> _Problem requirements_: After finding the line that contains "Apparel (58, 109)", reproduce it and each line below it through the end of the listing, exactly, with nothing added.

> _Exercise data_:
+ + +
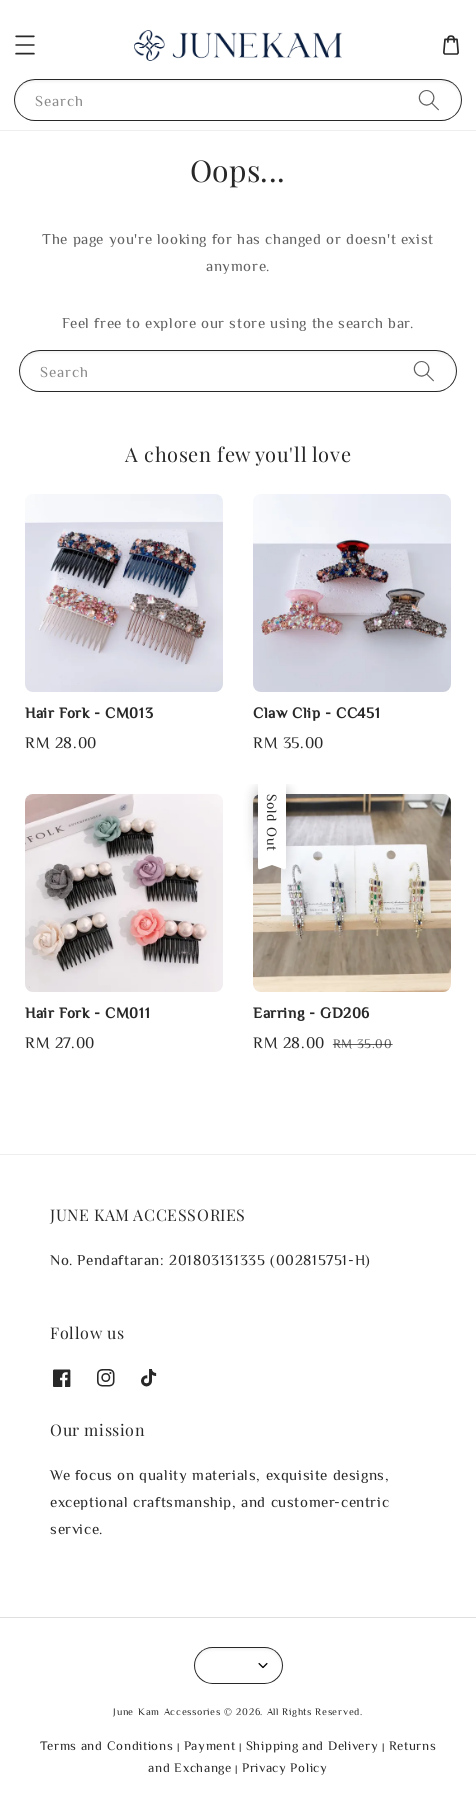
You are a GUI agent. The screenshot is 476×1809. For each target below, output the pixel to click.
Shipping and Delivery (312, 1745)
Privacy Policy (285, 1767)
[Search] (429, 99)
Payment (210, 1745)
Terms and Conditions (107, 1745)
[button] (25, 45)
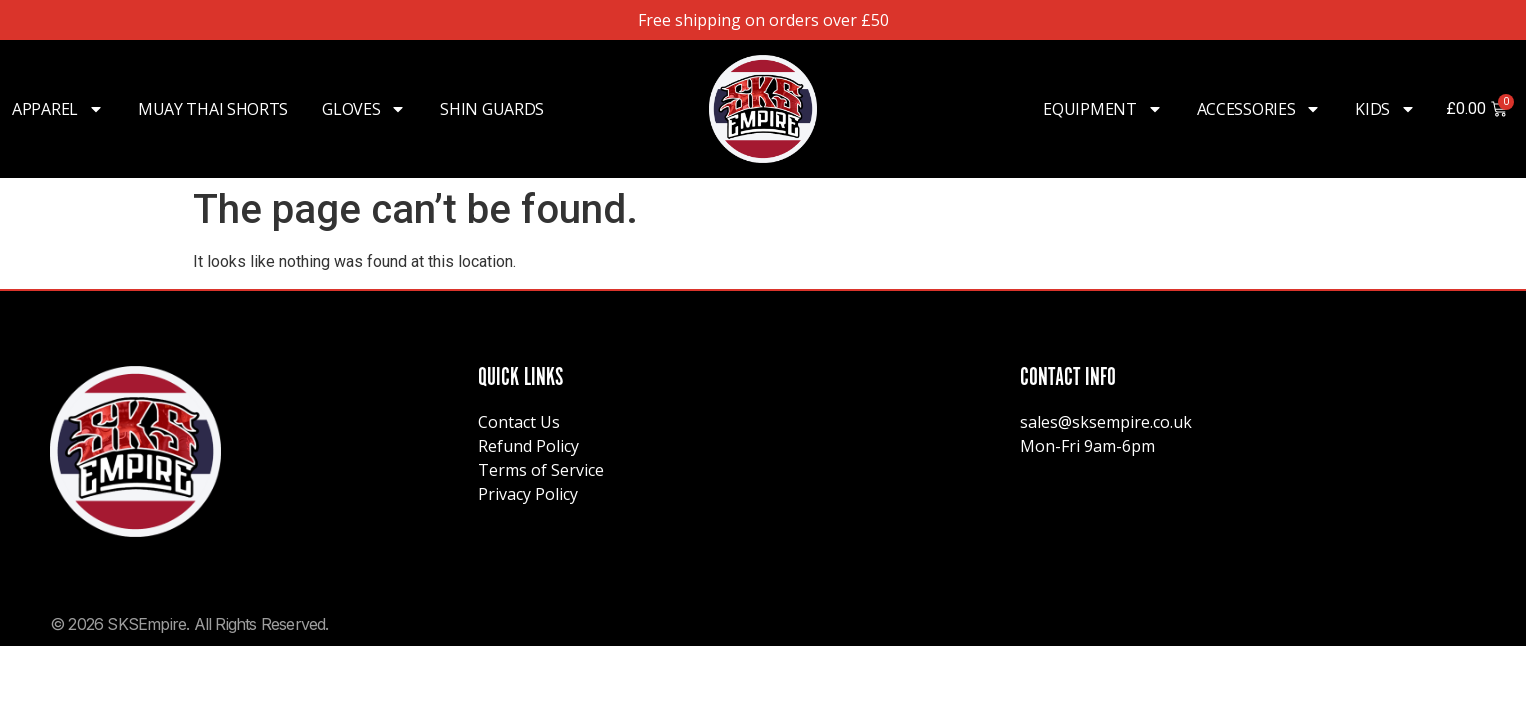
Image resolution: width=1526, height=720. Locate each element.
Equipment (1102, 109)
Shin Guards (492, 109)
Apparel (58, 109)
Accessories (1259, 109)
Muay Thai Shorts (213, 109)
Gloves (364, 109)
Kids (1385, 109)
+ + +
> _The answer_:
Apparel (58, 109)
Accessories (1259, 109)
Muay Thai Shorts (213, 109)
Gloves (364, 109)
Kids (1385, 109)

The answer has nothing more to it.